WORK TO COMPLETE: Count the lines in the records below that contain the word "Funds", and give only that number.

[Stored data]
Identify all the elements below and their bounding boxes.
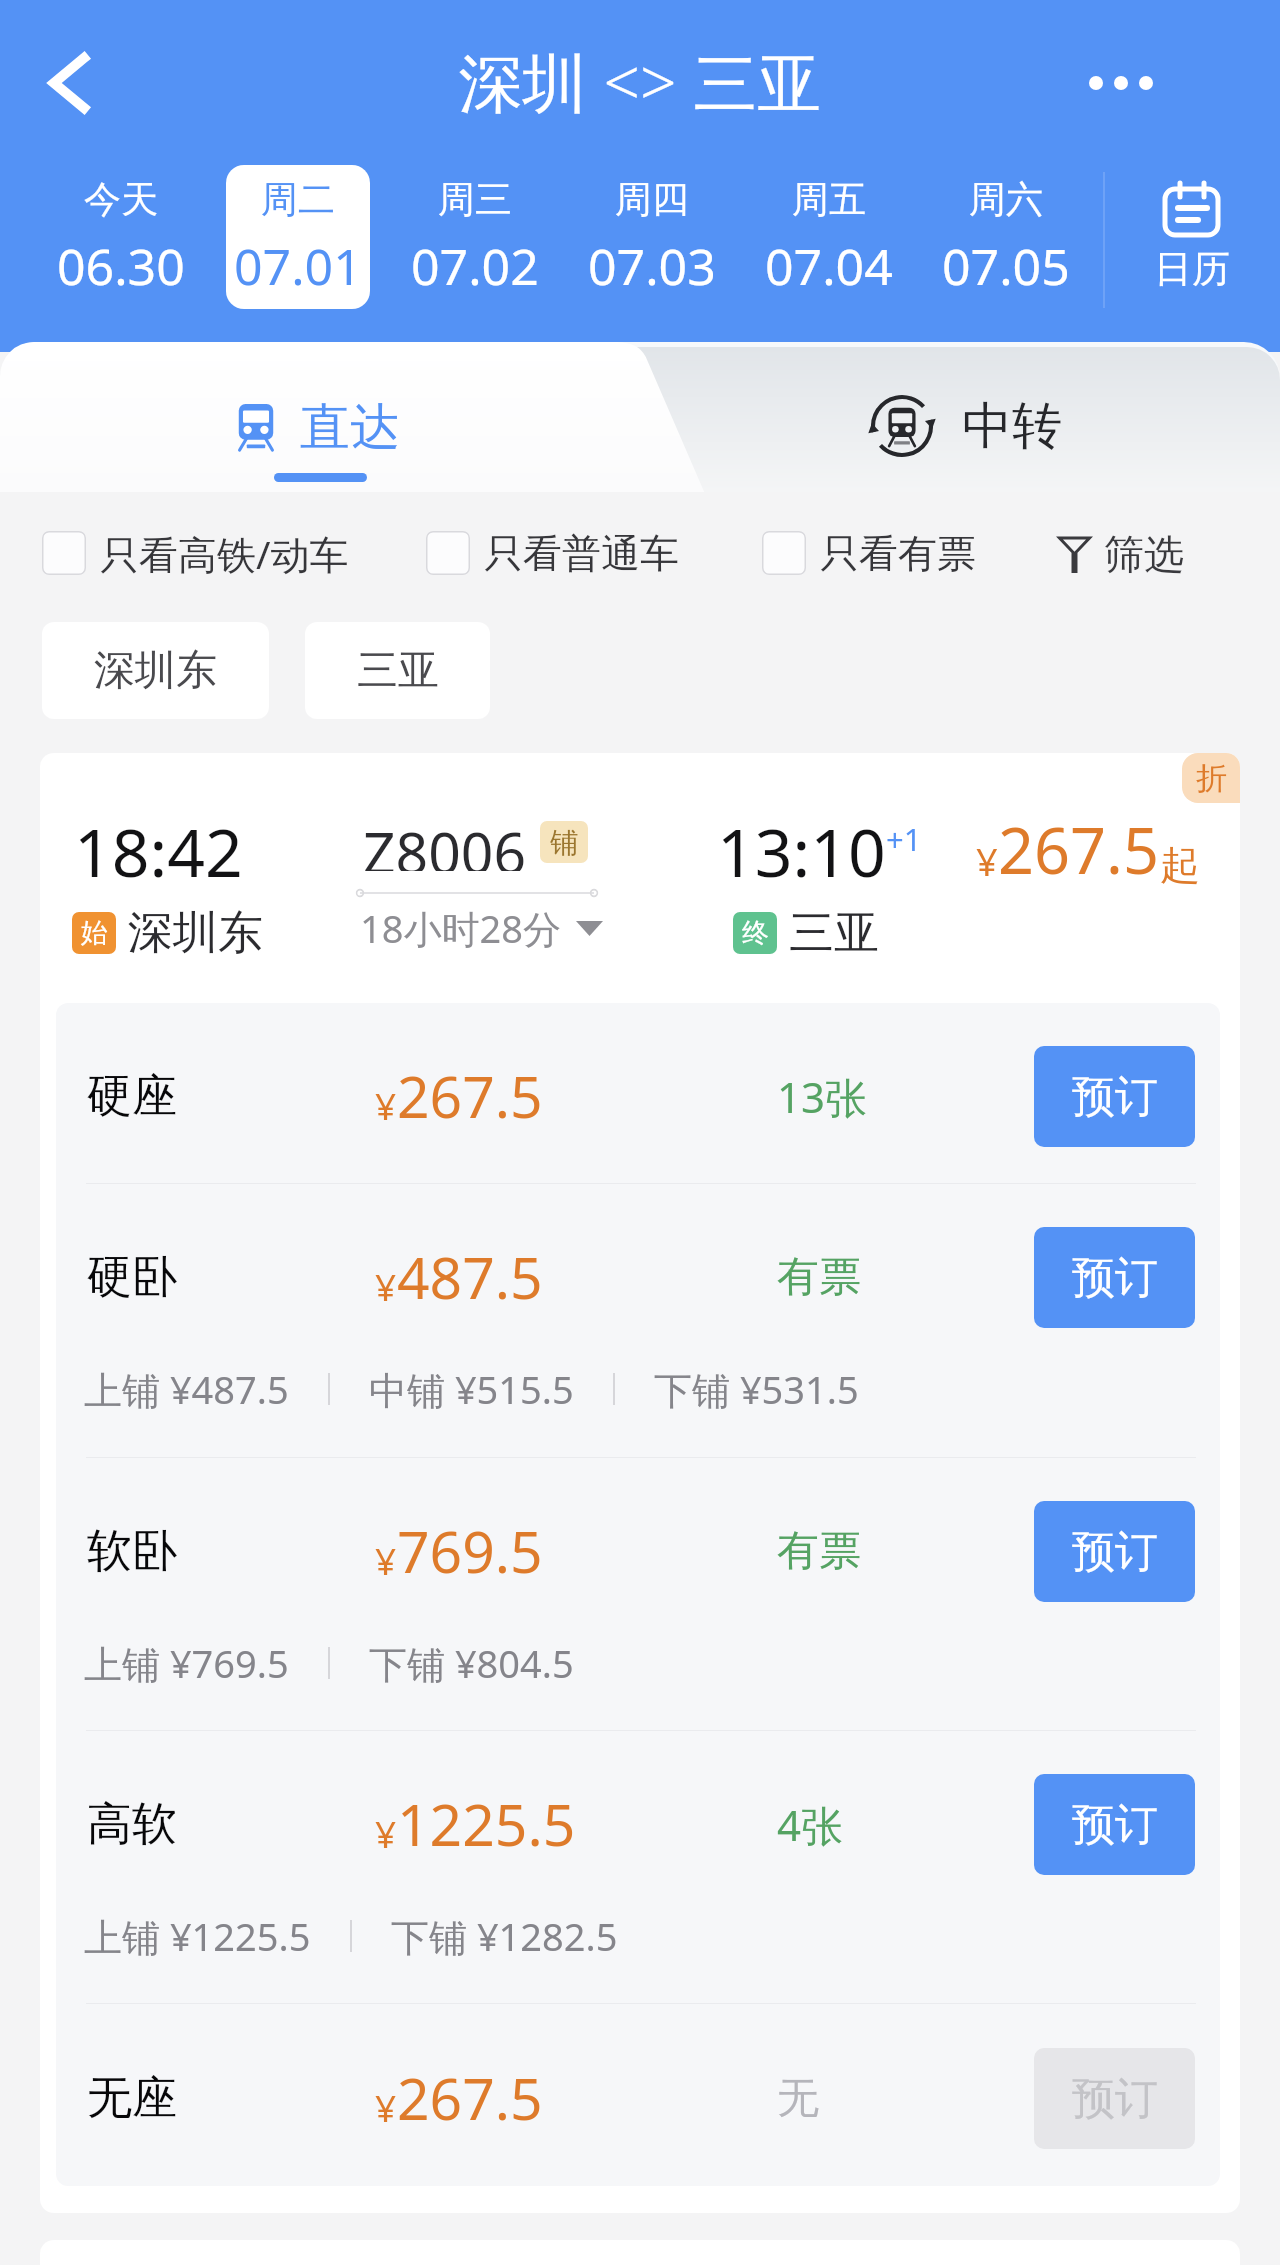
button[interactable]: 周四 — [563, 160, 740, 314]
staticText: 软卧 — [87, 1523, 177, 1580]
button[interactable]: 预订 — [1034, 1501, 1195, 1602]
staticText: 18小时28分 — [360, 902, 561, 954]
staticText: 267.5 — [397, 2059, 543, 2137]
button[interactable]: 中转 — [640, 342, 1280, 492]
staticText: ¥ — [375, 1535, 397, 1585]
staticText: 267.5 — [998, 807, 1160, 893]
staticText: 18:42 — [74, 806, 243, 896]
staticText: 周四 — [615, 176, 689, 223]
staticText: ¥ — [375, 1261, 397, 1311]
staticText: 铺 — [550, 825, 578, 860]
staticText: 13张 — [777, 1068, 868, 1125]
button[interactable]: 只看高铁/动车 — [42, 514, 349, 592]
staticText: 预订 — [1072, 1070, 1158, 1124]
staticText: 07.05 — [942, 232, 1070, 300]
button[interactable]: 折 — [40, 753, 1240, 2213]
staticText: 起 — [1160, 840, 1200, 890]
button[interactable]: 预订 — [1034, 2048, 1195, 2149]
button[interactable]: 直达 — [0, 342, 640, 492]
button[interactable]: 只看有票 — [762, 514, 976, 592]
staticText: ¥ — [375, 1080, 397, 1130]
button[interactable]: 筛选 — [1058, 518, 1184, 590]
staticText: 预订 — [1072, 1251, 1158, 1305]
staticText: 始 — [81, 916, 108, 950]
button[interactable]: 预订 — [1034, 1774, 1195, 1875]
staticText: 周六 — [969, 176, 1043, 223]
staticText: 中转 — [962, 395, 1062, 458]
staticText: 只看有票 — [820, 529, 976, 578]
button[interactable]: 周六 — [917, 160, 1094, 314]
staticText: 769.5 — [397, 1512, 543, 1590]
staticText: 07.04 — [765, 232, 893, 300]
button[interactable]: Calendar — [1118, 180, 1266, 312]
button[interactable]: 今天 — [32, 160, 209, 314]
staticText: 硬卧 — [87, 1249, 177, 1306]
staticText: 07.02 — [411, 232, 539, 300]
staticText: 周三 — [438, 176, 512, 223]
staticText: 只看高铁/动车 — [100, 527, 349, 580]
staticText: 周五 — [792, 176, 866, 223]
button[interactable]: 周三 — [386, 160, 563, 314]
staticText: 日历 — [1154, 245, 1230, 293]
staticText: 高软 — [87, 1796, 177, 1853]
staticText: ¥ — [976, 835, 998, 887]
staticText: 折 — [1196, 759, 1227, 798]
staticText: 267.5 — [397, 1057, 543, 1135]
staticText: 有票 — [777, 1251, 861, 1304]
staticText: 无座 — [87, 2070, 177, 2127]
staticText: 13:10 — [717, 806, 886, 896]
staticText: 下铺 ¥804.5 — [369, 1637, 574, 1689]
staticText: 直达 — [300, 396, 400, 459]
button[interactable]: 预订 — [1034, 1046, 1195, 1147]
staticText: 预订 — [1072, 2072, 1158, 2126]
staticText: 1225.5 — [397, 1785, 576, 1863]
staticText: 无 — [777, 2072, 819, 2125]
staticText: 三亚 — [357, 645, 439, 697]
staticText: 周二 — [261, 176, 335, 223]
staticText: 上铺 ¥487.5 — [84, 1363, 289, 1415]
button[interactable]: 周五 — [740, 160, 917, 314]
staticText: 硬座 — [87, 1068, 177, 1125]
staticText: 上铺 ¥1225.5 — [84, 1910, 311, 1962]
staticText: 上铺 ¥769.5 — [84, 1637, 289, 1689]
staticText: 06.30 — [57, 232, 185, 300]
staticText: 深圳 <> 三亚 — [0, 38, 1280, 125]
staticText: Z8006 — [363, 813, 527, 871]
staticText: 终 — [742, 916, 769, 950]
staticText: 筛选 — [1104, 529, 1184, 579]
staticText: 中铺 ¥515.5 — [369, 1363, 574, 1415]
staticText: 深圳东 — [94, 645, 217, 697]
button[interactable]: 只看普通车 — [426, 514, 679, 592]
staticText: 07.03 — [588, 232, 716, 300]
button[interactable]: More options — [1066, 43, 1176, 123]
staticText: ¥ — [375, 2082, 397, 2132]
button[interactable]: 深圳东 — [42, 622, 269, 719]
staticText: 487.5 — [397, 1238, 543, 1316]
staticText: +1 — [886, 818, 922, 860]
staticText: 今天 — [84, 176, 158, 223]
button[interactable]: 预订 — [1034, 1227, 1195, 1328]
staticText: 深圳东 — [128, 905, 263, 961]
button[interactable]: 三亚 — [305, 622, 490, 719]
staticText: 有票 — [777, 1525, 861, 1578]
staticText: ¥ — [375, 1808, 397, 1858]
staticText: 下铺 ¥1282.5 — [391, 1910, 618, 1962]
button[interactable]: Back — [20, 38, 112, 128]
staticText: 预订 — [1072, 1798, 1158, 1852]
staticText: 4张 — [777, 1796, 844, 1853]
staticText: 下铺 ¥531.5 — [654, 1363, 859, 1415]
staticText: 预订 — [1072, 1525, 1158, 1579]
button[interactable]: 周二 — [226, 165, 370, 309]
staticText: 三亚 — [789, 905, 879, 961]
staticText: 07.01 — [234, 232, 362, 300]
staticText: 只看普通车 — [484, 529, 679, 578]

--

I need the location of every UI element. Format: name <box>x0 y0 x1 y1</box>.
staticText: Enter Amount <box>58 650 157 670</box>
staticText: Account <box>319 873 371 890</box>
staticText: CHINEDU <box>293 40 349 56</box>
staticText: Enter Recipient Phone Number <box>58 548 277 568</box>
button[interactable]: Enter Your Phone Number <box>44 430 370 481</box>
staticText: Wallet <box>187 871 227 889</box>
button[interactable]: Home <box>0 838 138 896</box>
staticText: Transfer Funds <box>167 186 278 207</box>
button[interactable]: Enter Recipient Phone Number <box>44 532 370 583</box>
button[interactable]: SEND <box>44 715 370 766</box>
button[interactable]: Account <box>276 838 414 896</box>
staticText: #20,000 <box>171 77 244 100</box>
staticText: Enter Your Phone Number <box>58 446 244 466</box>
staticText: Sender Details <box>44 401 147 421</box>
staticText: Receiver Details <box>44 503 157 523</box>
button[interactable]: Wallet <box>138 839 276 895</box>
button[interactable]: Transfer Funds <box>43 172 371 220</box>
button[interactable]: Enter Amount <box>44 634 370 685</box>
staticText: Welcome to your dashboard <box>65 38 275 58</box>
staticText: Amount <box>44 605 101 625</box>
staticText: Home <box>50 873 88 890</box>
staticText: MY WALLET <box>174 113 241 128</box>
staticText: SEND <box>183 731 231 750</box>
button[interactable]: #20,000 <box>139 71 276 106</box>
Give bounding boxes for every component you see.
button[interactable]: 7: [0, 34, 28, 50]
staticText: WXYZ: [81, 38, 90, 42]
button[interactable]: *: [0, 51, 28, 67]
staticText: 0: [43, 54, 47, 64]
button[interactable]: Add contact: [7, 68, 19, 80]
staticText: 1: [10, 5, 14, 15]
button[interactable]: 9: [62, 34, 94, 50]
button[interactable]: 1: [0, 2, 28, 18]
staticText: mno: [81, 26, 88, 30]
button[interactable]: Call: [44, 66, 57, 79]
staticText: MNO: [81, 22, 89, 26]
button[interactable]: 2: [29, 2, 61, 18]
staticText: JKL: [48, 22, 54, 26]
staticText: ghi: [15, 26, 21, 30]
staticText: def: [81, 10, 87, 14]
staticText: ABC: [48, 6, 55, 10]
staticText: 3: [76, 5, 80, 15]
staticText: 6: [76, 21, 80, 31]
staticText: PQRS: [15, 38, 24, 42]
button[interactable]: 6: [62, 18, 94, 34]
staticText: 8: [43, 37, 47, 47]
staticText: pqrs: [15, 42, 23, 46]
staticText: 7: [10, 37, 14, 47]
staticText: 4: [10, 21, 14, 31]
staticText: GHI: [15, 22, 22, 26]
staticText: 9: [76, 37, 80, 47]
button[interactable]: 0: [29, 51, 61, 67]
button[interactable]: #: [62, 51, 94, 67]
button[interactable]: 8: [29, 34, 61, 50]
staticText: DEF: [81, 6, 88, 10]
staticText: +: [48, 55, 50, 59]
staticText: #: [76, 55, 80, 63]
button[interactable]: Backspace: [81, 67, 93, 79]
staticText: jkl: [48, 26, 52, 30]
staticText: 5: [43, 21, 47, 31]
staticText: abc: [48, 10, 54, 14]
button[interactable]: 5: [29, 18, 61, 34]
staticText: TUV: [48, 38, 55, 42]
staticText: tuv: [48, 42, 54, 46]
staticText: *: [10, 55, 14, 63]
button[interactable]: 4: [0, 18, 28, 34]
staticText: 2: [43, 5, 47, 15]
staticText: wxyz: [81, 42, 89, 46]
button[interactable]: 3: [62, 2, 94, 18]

COMPLETED TASK: 2